SES : Des programmes pour déconstruire (US Mag 706 du 5 mars 2011)

Lehman Brothers, les révolutions arabes, les politiques d’austérité en Europe, le mouvement pour la protection sociale de l’automne l’illustrent : il est fondamental de diffuser des outils de compréhension des organisations productives et sociales, de la mondialisation, du chômage, des inégalités, des crises financières... La demande sociale est forte et l’École doit y répondre. Pour tous ces « objets », l’apport croisé de différentes sciences sociales (économie, sociologie, anthropologie, science politique...) est irremplaçable.

Une attaque politique

Depuis leur fondation, pour donner du sens aux apprentissages, les sciences économiques et sociales ont défendu une entrée par les objets, les questions, et non par un exposé linéaire et interminable des concepts ou par l’encyclopédisme démentiel d’un programme construit sur un empilement de notions qui conduit à un enseignement désincarné et ennuyeux.
Ce qui est en jeu c’est bien une démarche pédagogique qui conduit les élèves à construire activement leur savoir à partir du sens qu’ils donnent aux questions en mobilisant des connaissances savantes. La question centrale est de savoir si on forme des esprits critiques ou des esprits conformes.
L’attaque politique conduite par le ministre, sous l’égide du Medef et relayée par une certaine presse, est sans précédent. Les nouveaux programmes de Seconde et de Première ES sont révélateurs : étude technique d’outils et concepts pour eux-mêmes, cloisonnement disciplinaire plutôt que regards croisés au nom d’une hypothétique propédeutique, et disparition de questions de société (le travail, l’analyse en termes de classes sociales évincée au profit de celle des réseaux sociaux...). Il a fallu par exemple batailler pour réintroduire la question du chômage en Seconde.
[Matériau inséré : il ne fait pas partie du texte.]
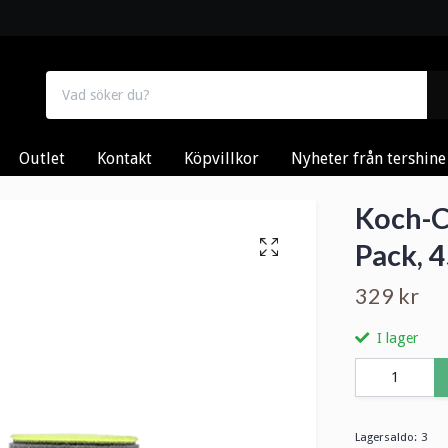
Outlet
Kontakt
Köpvillkor
Nyheter från tershine
Koch-C
Pack, 
329 kr
I lager
Lagersaldo:
3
Contre la liquidation des SES

Onze associations d’enseignants chercheurs du supérieur, économistes, sociologues, politistes, anthropologues, statisticiens et historiens, viennent de publier une pétition contre « la liquidation » des SES et demandent un moratoire et une refonte du nouveau programme de Première qui doit s’appliquer à la rentrée 2011.
Pour le SNES, le ministre doit cesser de s’obstiner à poursuivre dans cette voie.
Ce combat des professeurs de SES va au-delà des enjeux de leur discipline : modalités de confection des programmes, choix des contenus, absence de bilan et de consultation, impasse sur la culture commune et sur la réflexion pédagogique, tout est contestable et s’oppose à la conception qu’il porte de l’École.